Clemson-class destroyer

The first USS Sloat (DD-316) was a Clemson-class destroyer in the United States Navy following World War I. She was named for John Drake Sloat.

==History==
Sloat was laid down on 18 January 1919 by the Bethlehem Shipbuilding Corporation, San Francisco, California; launched on 14 May 1919; sponsored by Mrs. Edwin A. Sherman; and commissioned on 30 December 1920.

Sloat arrived at San Diego, California for shakedown on 24 January 1921 and then was placed in reserve until October. She conducted gunnery exercises during the winter and carried out torpedo trials in April and May 1922. On 27 June, she sailed with the fleet for Puget Sound and operated in that area until returning to San Diego on 19 September. On 6 February 1923, she departed San Diego with the fleet, and conducted exercises off Panama until returning on 11 April. She spent most of the remainder of the year, and much of the next, undergoing repairs at Mare Island before returning to San Diego on 22 December 1924.

On 3 April 1925, Sloat sailed from San Diego with the fleet for exercises off Hawaii. On 1 July, the Battle Fleet sailed from Hawaii for a goodwill cruise to the Southwest Pacific, and Sloat called at Melbourne, Australia; Lyttelton and Wellington, New Zealand; and American Samoa before returning to San Diego on 19 September.

The destroyer departed San Diego on 1 February 1926 and participated in fleet exercises off Panama from 15 February to 8 March, and then underwent overhaul at Mare Island from 22 March to 4 May. After a summer of reserve training cruises, she again underwent repairs at Mare Island from 30 December 1926 to 3 February 1927.

Sloat sailed with the Battle Fleet for fleet exercises on 17 February 1927 and transited the Panama Canal on 5 March. The exercises in the Caribbean lasted until 22 April, and the fleet then visited New York and carried out a joint Army and Navy exercise in Narragansett Bay before arriving in Hampton Roads on 29 May for a Presidential review. After getting underway for Panama on 4 June, Sloat received repairs from a tender in Gatun Lake, Canal Zone, and then was ordered to relieve on patrol off the Nicaraguan coast.

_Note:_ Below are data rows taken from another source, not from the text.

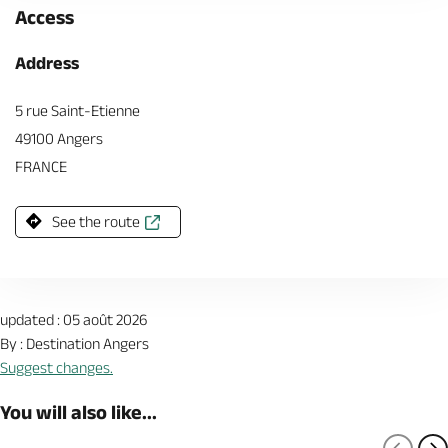
Access
Address
5 rue Saint-Etienne
49100 Angers
FRANCE
See the route
updated : 05 août 2026
By : Destination Angers
Suggest changes.
You will also like...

Her mission was to protect lives and property of United States citizens and of other foreign nationals in Nicaragua and to help preserve order. She served two tours off Nicaragua under the Special Service Squadron: from 25 June to 6 July and from 22 July to 8 August 1927. Transiting the canal on 10 August, she returned to San Diego on 23 August and underwent overhaul at Mare Island from 19 February to 31 March 1928.

Sloat departed San Diego on 9 April 1928 and arrived at Pearl Harbor with the fleet on the 28th, having participated in Fleet Problem VIII en route. She returned to San Diego on 23 June and reached Puget Sound on 9 July for summer exercises. Returning to San Diego on 1 September, she took part in exercises off the Canal Zone from 27 January to 6 February 1929 and then underwent overhaul at Mare Island from 3 March to 13 April. She conducted training off San Diego during the summer; and, after a one-week trip to San Francisco, returned to San Diego on 28 August 1929.

Sloat was replaced by the recommissioned and decommissioned on 2 June 1930, struck from the Navy list on 28 January 1935, and sunk at sea as a target off San Diego on 26 June 1935.